More than a week ago, a number of American actresses alleged being the targets of inappropriate Hollywood “casting couch” culture and massage invitations. Now there are dozens, including individuals from outside the city of stars, who have denounced these behaviours. That is a courageous and good thing.
But, as you may sadly know, vexatious requests are not only made to movie stars or stars in the making. As the “Sticky Situation” blogger on HuffPost Canada and as a former human resources manager, I can assure you that these inappropriate behaviours happen in many employment sectors and in all types of jobs.
Since 2011, I have received emails from readers, usually on a Sunday night before they return to work on Monday, asking me what to do when they feel disrespected or are uncomfortable by certain words or actions made by a superior, a colleague or even a client.
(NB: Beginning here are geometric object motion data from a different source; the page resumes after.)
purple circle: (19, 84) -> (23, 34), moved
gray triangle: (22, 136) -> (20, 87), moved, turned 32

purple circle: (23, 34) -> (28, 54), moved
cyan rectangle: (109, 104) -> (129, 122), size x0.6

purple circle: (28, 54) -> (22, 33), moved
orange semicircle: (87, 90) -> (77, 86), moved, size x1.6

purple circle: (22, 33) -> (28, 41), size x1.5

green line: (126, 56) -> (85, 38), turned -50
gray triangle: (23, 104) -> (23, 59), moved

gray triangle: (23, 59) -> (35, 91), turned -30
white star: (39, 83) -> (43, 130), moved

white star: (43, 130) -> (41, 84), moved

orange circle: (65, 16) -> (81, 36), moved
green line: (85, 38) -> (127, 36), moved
This discomfort also applies when you are exposed to derogatory comments, photos or videos that are offensive to you.
In our courts, all workplaces must be free of words and gestures that jeopardize the employee’s right to fairness, tolerance, freedom and security.
When an employee, woman or man, is uncomfortable, disturbed or upset by offensive behaviours at work, the line from a fair and equitable working relationship to that of harassment has been crossed.
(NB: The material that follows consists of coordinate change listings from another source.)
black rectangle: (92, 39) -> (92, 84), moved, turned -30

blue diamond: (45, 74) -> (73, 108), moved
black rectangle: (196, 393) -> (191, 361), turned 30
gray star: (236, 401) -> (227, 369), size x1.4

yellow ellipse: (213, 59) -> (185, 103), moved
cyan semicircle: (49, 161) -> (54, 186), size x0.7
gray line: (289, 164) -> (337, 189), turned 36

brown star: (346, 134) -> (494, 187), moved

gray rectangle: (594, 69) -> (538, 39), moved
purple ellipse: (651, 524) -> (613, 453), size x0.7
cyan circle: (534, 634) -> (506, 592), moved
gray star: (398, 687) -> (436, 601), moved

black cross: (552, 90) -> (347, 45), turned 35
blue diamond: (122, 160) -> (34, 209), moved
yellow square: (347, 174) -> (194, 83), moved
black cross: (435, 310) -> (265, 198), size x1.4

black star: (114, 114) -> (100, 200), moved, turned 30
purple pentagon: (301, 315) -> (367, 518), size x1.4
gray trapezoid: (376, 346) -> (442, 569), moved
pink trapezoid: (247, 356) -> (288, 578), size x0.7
Sexual or other types of harassment are considered when an employee feels discriminated against, intimidated or is experiencing discomfort with what he or she sees and hears in their work environment.
These situations are emotionally draining. They are about power, control and intimidation. They are difficult for new recruits, but also for experienced professionals. Harassment does not discriminate between sectors of the economy or organizational levels.